# The task
You are asked to copy the entire listing exactly, apart from its pictures.

# Dataset content
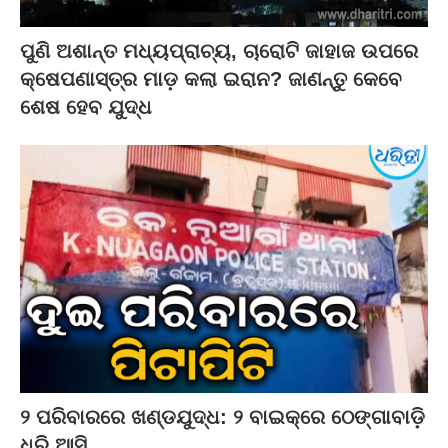
ପୁଣି ଅଶାନ୍ତ ମଧ୍ୟପ୍ରାଚ୍ୟ, ଚାରୋଟି ଜାହାଜ ଉପରେ
କ୍ଷେପଣାସ୍ତ୍ର ମାଡ଼ କଲା ଇରାନ? ଜାଣନ୍ତୁ କେବେ
ଶେଷ ହେବ ଯୁଦ୍ଧ
୨ ପରିବାରରେ ଖଣ୍ଡଯୁଦ୍ଧ: ୨ ବାଇକ୍‌ରେ ଠେଙ୍ଗାବାଡ଼ି
ଧରି ଆସି…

# Result for this exercise
ପୁଣି ଅଶାନ୍ତ ମଧ୍ୟପ୍ରାଚ୍ୟ, ଚାରୋଟି ଜାହାଜ ଉପରେ
କ୍ଷେପଣାସ୍ତ୍ର ମାଡ଼ କଲା ଇରାନ? ଜାଣନ୍ତୁ କେବେ
ଶେଷ ହେବ ଯୁଦ୍ଧ
୨ ପରିବାରରେ ଖଣ୍ଡଯୁଦ୍ଧ: ୨ ବାଇକ୍‌ରେ ଠେଙ୍ଗାବାଡ଼ି
ଧରି ଆସି…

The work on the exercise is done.